Marlea SimpsonMarlea Simpson

Friedman: She's also earned a position in the Grant Park Orchestra during this summer's festival. Her conductor there, Carlos Kalmar, recognized Marlea's ability during the long audition process.

Carlos Kalmar: She's a very special case for two reasons: First of all where she comes from, minority and second age. Usually you start getting a job at age 23-24.

Carlos KalmarCarlos Kalmar

Friedman: Kalmar admits to seeing very few faces of color in many of the orchestras he's worked with.

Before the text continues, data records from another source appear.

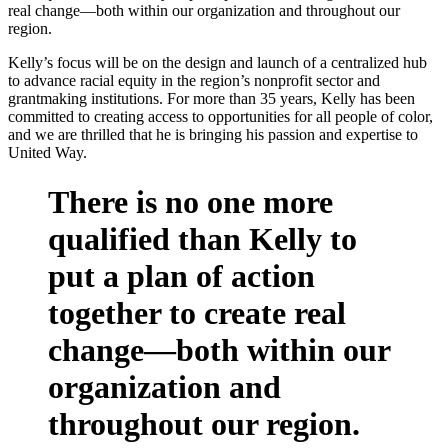
real change—both within our organization and throughout our
region.
Kelly’s focus will be on the design and launch of a centralized hub
to advance racial equity in the region’s nonprofit sector and
grantmaking institutions. For more than 35 years, Kelly has been
committed to creating access to opportunities for all people of color,
and we are thrilled that he is bringing his passion and expertise to
United Way.
There is no one more
qualified than Kelly to
put a plan of action
together to create real
change—both within our
organization and
throughout our region.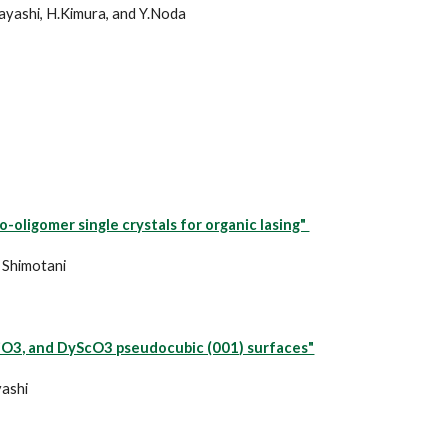
bayashi, H.Kimura, and Y.Noda
oligomer single crystals for organic lasing"
. Shimotani
TiO3, and DyScO3 pseudocubic (001) surfaces"
yashi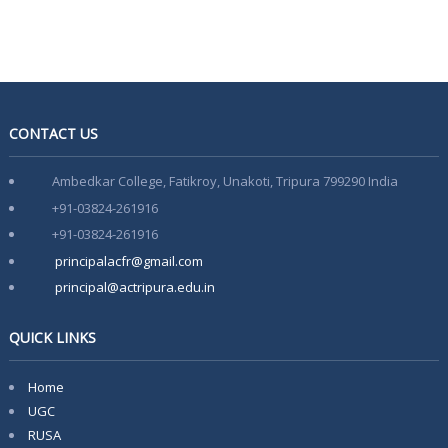
Notice For Special Round Admission-2025
Notice for 3rd Round of Admission 2025
Latest Vacancy list
Faculty Development Program on Aspects of e-content
CONTACT US
Development- 15th March-21st March
Ambedkar College, Fatikroy, Unakoti, Tripura 799290 India
+91-03824-261916
+91-03824-261916
principalacfr@gmail.com
principal@actripura.edu.in
QUICK LINKS
Home
UGC
RUSA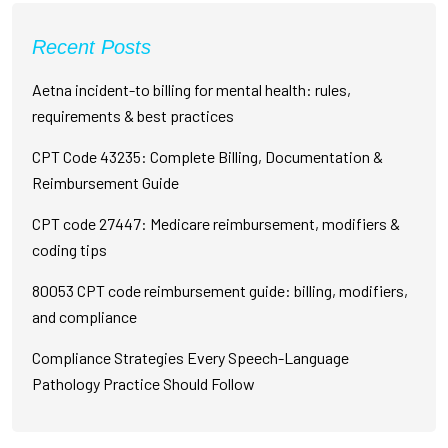
Recent Posts
Aetna incident-to billing for mental health: rules,
requirements & best practices
CPT Code 43235: Complete Billing, Documentation &
Reimbursement Guide
CPT code 27447: Medicare reimbursement, modifiers &
coding tips
80053 CPT code reimbursement guide: billing, modifiers,
and compliance
Compliance Strategies Every Speech-Language
Pathology Practice Should Follow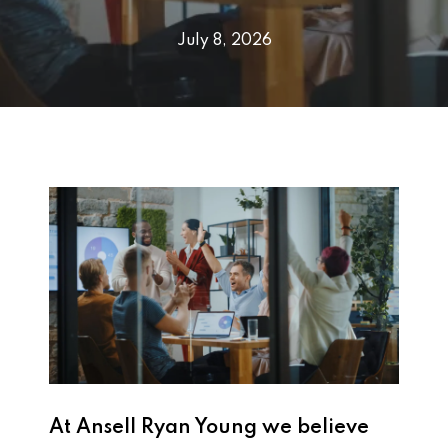
July 8, 2026
At
Ansell Ryan Young
we believe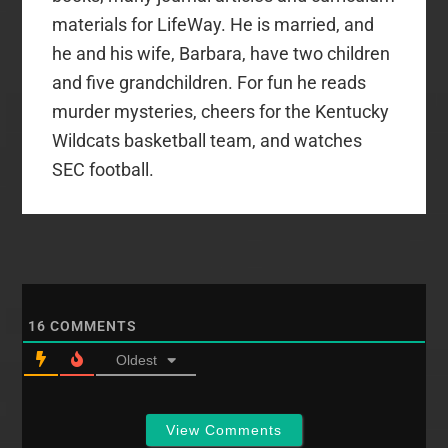
materials for LifeWay. He is married, and
he and his wife, Barbara, have two children
and five grandchildren. For fun he reads
murder mysteries, cheers for the Kentucky
Wildcats basketball team, and watches
SEC football.
16
COMMENTS
Oldest
View Comments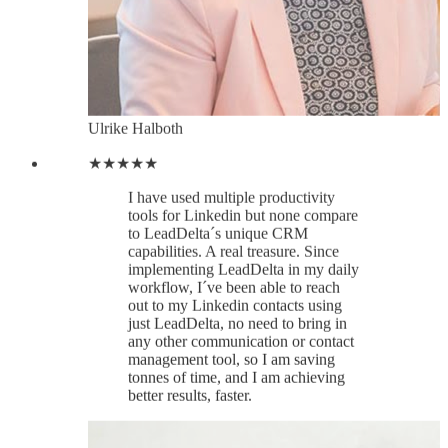
to LeadDelta´s unique CRM
capabilities. A real treasure. Since
implementing LeadDelta in my daily
workflow, I´ve been able to reach
out to my Linkedin contacts using
just LeadDelta, no need to bring in
any other communication or contact
management tool, so I am saving
tonnes of time, and I am achieving
better results, faster.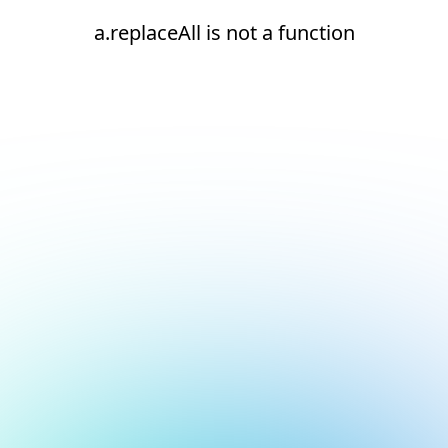
a.replaceAll is not a function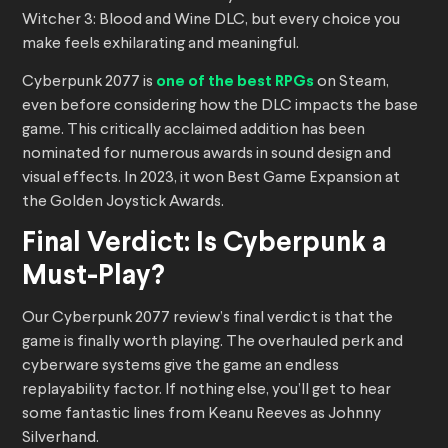
Witcher 3: Blood and Wine DLC, but every choice you
make feels exhilarating and meaningful.
Cyberpunk 2077 is
one of the best RPGs
on Steam,
even before considering how the DLC impacts the base
game. This critically acclaimed addition has been
nominated for numerous awards in sound design and
visual effects. In 2023, it won Best Game Expansion at
the Golden Joystick Awards.
Final Verdict: Is Cyberpunk a
Must-Play?
Our Cyberpunk 2077 review’s final verdict is that the
game is finally worth playing. The overhauled perk and
cyberware systems give the game an endless
replayability factor. If nothing else, you’ll get to hear
some fantastic lines from Keanu Reeves as Johnny
Silverhand.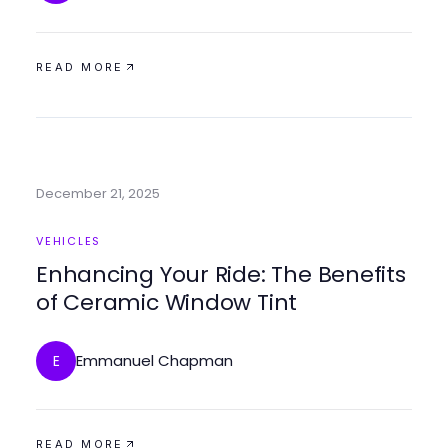
READ MORE
December 21, 2025
VEHICLES
Enhancing Your Ride: The Benefits
of Ceramic Window Tint
Emmanuel Chapman
E
READ MORE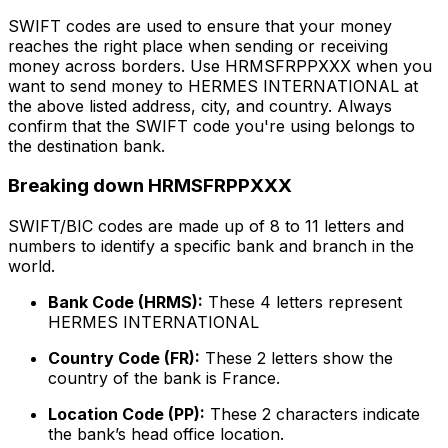
SWIFT codes are used to ensure that your money
reaches the right place when sending or receiving
money across borders. Use HRMSFRPPXXX when you
want to send money to HERMES INTERNATIONAL at
the above listed address, city, and country. Always
confirm that the SWIFT code you're using belongs to
the destination bank.
Breaking down HRMSFRPPXXX
SWIFT/BIC codes are made up of 8 to 11 letters and
numbers to identify a specific bank and branch in the
world.
Bank Code (HRMS):
These 4 letters represent
HERMES INTERNATIONAL
Country Code (FR):
These 2 letters show the
country of the bank is France.
Location Code (PP):
These 2 characters indicate
the bank’s head office location.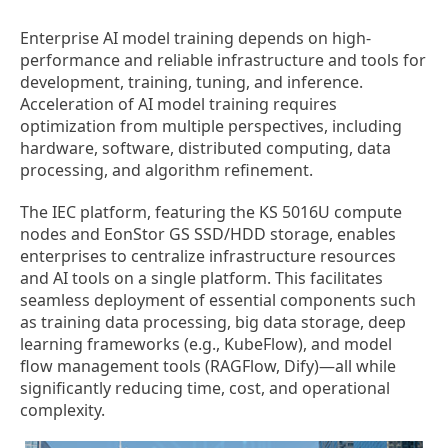
Enterprise AI model training depends on high-
performance and reliable infrastructure and tools for
development, training, tuning, and inference.
Acceleration of AI model training requires
optimization from multiple perspectives, including
hardware, software, distributed computing, data
processing, and algorithm refinement.
The IEC platform, featuring the KS 5016U compute
nodes and EonStor GS SSD/HDD storage, enables
enterprises to centralize infrastructure resources
and AI tools on a single platform. This facilitates
seamless deployment of essential components such
as training data processing, big data storage, deep
learning frameworks (e.g., KubeFlow), and model
flow management tools (RAGFlow, Dify)—all while
significantly reducing time, cost, and operational
complexity.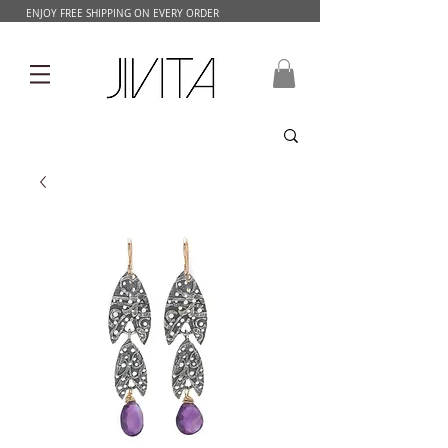
ENJOY FREE SHIPPING ON EVERY ORDER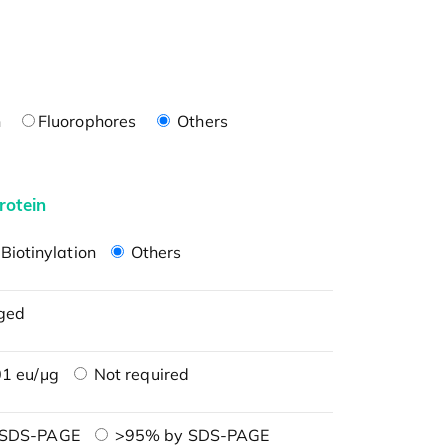
n
Fluorophores
Others
rotein
Biotinylation
Others
ged
1 eu/μg
Not required
 SDS-PAGE
>95% by SDS-PAGE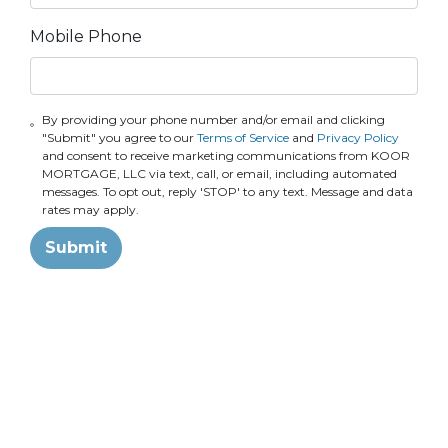
Mobile Phone
By providing your phone number and/or email and clicking
"Submit" you agree to our
Terms of Service
and
Privacy Policy
and consent to receive marketing communications from KOOR
MORTGAGE, LLC via text, call, or email, including automated
messages. To opt out, reply 'STOP' to any text. Message and data
rates may apply.
Submit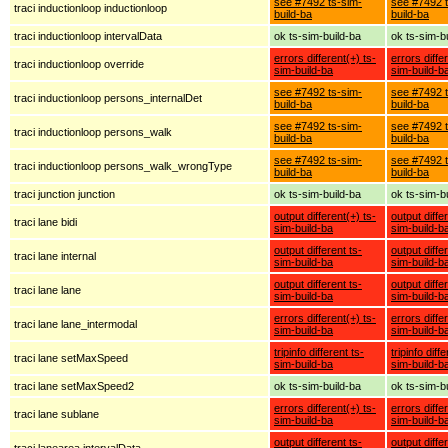
see #7492 ts-sim-
see #7492 t
traci inductionloop inductionloop
build-ba
build-ba
traci inductionloop intervalData
ok ts-sim-build-ba
ok ts-sim-b
errors different(+) ts-
errors diffe
traci inductionloop override
sim-build-ba
sim-build-b
see #7492 ts-sim-
see #7492 t
traci inductionloop persons_internalDet
build-ba
build-ba
see #7492 ts-sim-
see #7492 t
traci inductionloop persons_walk
build-ba
build-ba
see #7492 ts-sim-
see #7492 t
traci inductionloop persons_walk_wrongType
build-ba
build-ba
traci junction junction
ok ts-sim-build-ba
ok ts-sim-b
output different(+) ts-
output diffe
traci lane bidi
sim-build-ba
sim-build-b
output different ts-
output diffe
traci lane internal
sim-build-ba
sim-build-b
output different ts-
output diffe
traci lane lane
sim-build-ba
sim-build-b
errors different(+) ts-
errors diffe
traci lane lane_intermodal
sim-build-ba
sim-build-b
tripinfo different ts-
tripinfo diff
traci lane setMaxSpeed
sim-build-ba
sim-build-b
traci lane setMaxSpeed2
ok ts-sim-build-ba
ok ts-sim-b
errors different(+) ts-
errors diffe
traci lane sublane
sim-build-ba
sim-build-b
output different ts-
output diffe
traci lanearea intervalData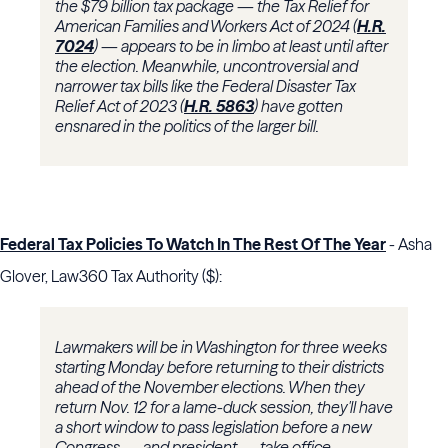
the $79 billion tax package — the Tax Relief for
American Families and Workers Act of 2024 (
H.R.
7024
) — appears to be in limbo at least until after
the election. Meanwhile, uncontroversial and
narrower tax bills like the Federal Disaster Tax
Relief Act of 2023 (
H.R. 5863
) have gotten
ensnared in the politics of the larger bill.
Federal Tax Policies To Watch In The Rest Of The Year
- Asha
Glover, Law360 Tax Authority ($):
Lawmakers will be in Washington for three weeks
starting Monday before returning to their districts
ahead of the November elections. When they
return Nov. 12 for a lame-duck session, they'll have
a short window to pass legislation before a new
Congress — and president — take office.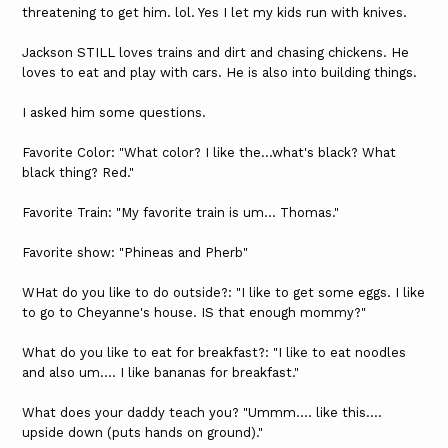
threatening to get him. lol. Yes I let my kids run with knives.
Jackson STILL loves trains and dirt and chasing chickens. He
loves to eat and play with cars. He is also into building things.
I asked him some questions.
Favorite Color: "What color? I like the...what's black? What
black thing? Red."
Favorite Train: "My favorite train is um... Thomas."
Favorite show: "Phineas and Pherb"
WHat do you like to do outside?: "I like to get some eggs. I like
to go to Cheyanne's house. IS that enough mommy?"
What do you like to eat for breakfast?: "I like to eat noodles
and also um.... I like bananas for breakfast."
What does your daddy teach you? "Ummm.... like this....
upside down (puts hands on ground)."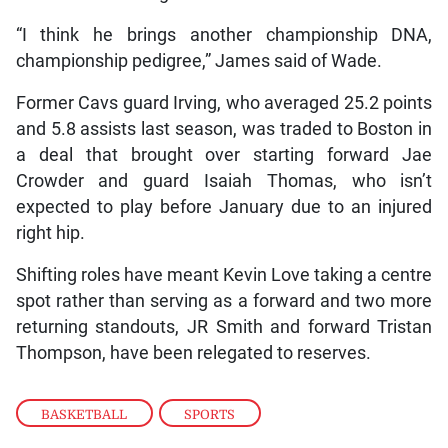
“I think he brings another championship DNA,
championship pedigree,” James said of Wade.
Former Cavs guard Irving, who averaged 25.2 points
and 5.8 assists last season, was traded to Boston in
a deal that brought over starting forward Jae
Crowder and guard Isaiah Thomas, who isn’t
expected to play before January due to an injured
right hip.
Shifting roles have meant Kevin Love taking a centre
spot rather than serving as a forward and two more
returning standouts, JR Smith and forward Tristan
Thompson, have been relegated to reserves.
BASKETBALL
,
SPORTS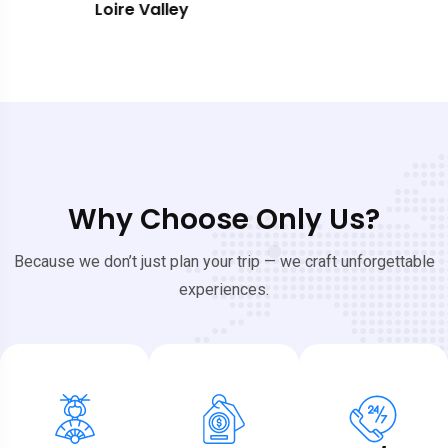
Southern France
Why Choose Only Us?
Because we don’t just plan your trip — we craft unforgettable
experiences.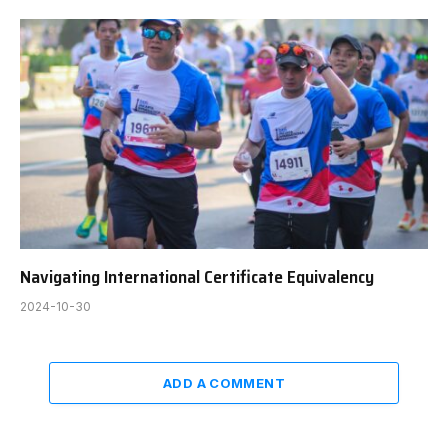
Navigating International Certificate Equivalency
2024-10-30
ADD A COMMENT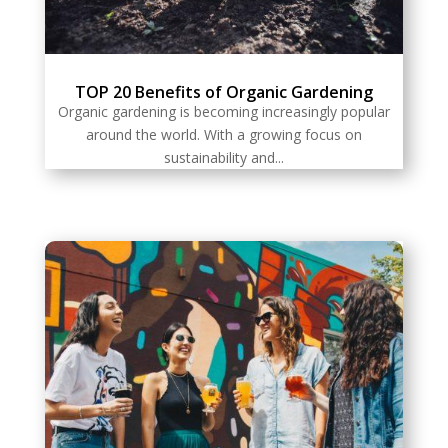
TOP 20 Benefits of Organic Gardening
Organic gardening is becoming increasingly popular
around the world. With a growing focus on
sustainability and...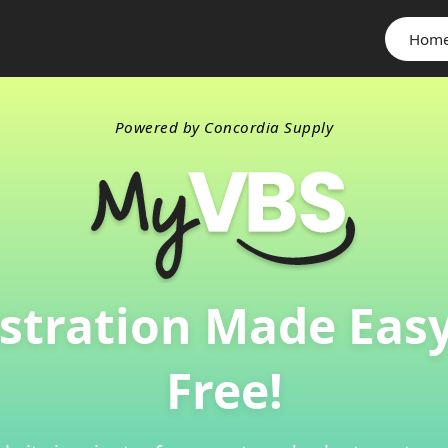
Hom
Powered by Concordia Supply
stration Made Eas
Free!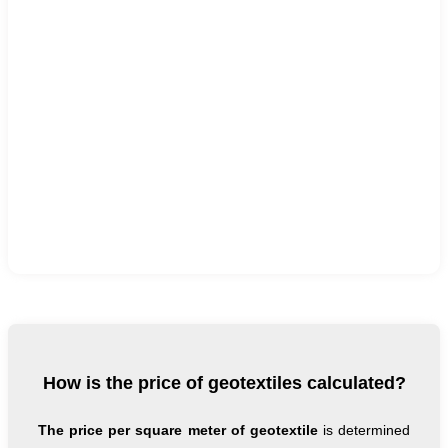
How is the price of geotextiles calculated?
The price per square meter of geotextile
is determined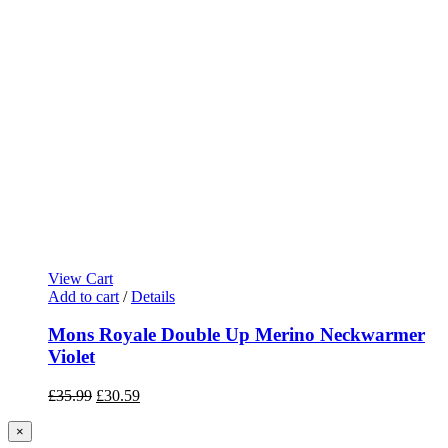
View Cart
Add to cart
/
Details
Mons Royale Double Up Merino Neckwarmer
Violet
Original
Current
£
35.99
£
30.59
price
price
was:
is:
Close
×
product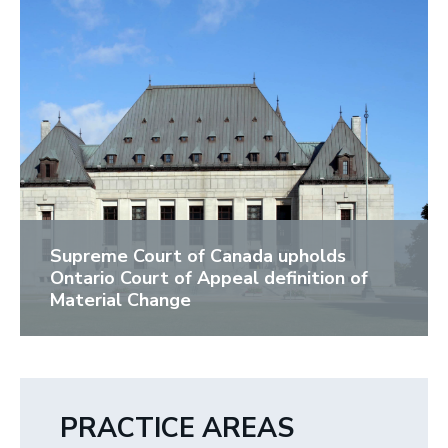
Supreme Court of Canada upholds
Ontario Court of Appeal definition of
Material Change
PRACTICE AREAS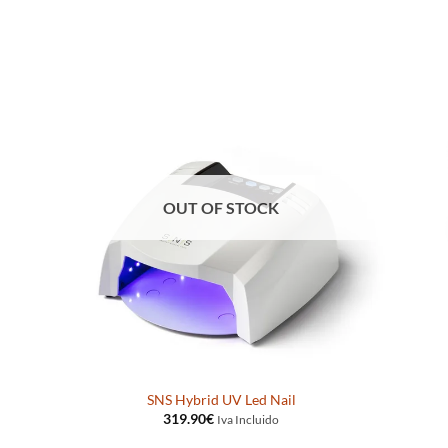
OUT OF STOCK
SNS Hybrid UV Led Nail
319.90
€
Iva Incluido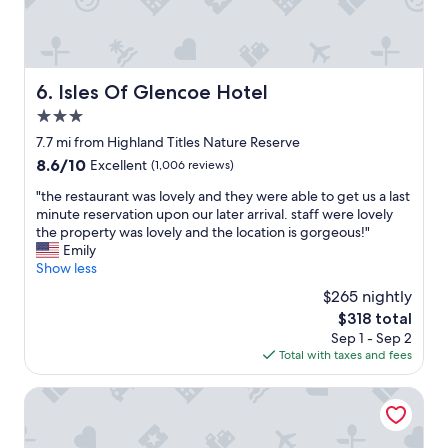
a
d
r
n
r
i
d
o
e
g
o
n
r
m
d
Isles Of Glencoe Hotel
6. Isles Of Glencoe Hotel
e
s
l
a
"
3.0
y
t
,
star
7.7 mi from Highland Titles Nature Reserve
f
h
property
8.6
8.6/10
o
Excellent
(1,006 reviews)
e
out
r
l
"
"the restaurant was lovely and they were able to get us a last
of
o
p
t
minute reservation upon our later arrival. staff were lovely
10,
u
f
h
the property was lovely and the location is gorgeous!"
Excellent,
r
u
e
Emily
(1,006
2
l
r
Show less
reviews)
w
s
e
e
$265 nightly
t
s
e
a
The
$318 total
t
d
f
price
Sep 1 - Sep 2
a
o
f
is
Total with taxes and fees
u
g
.
$318
r
s
A
a
The Lodge on the Loch by OYO
.
g
n
W
r
t
o
e
w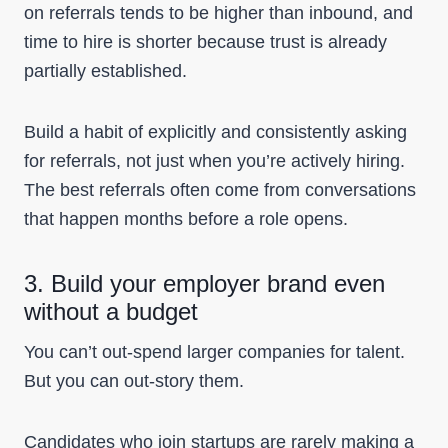
on referrals tends to be higher than inbound, and
time to hire is shorter because trust is already
partially established.
Build a habit of explicitly and consistently asking
for referrals, not just when you’re actively hiring.
The best referrals often come from conversations
that happen months before a role opens.
3. Build your employer brand even
without a budget
You can’t out-spend larger companies for talent.
But you can out-story them.
Candidates who join startups are rarely making a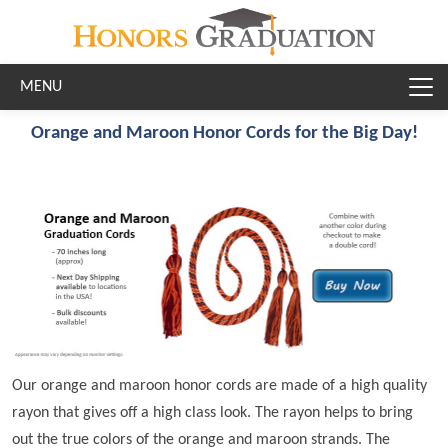
Skip to main content
Orange and Maroon Honor Cords for the Big Day!
Our orange and maroon honor cords are made of a high quality
rayon that gives off a high class look. The rayon helps to bring
out the true colors of the orange and maroon strands. The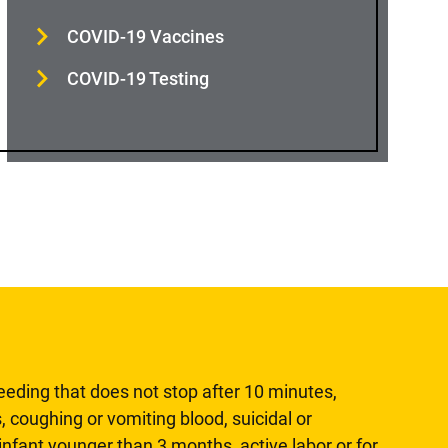
COVID-19 Vaccines
COVID-19 Testing
leeding that does not stop after 10 minutes,
, coughing or vomiting blood, suicidal or
n infant younger than 3 months, active labor or for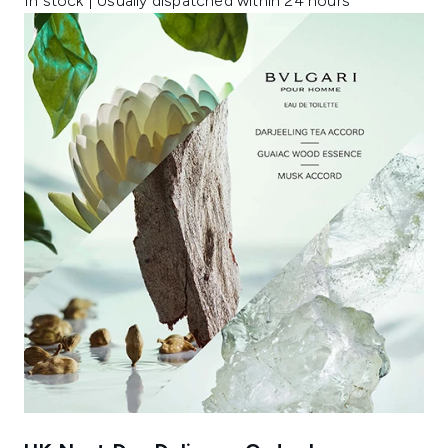
In stock | Usually dispatched within 24 hours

Kalmar: You have to start in order to be in an orchestra of this level, with string instrument, no later than 6 years of age. Exposure to instruments at a young age is not in the genes. What I am absolutely sure is in the genes, is the talent.

Friedman: In Marlea's case, she did start at a young age and so did Isaias, in fourth grade with the Merit School.

Nava: If I don't stay busy, then I'll become like the rest of kids in my community. End up, not going to college, I'll go find a part-time job and just start living like that. That's what most of my friends do. They don't really pay attention to school much, and they just start working. Merit gives me the opportunity. And I take advantage of the opportunity.

Friedman: Isaias hopes to play his way into college in a year. Tops on his list: Eastman School of Music, Oberlin and Julliard.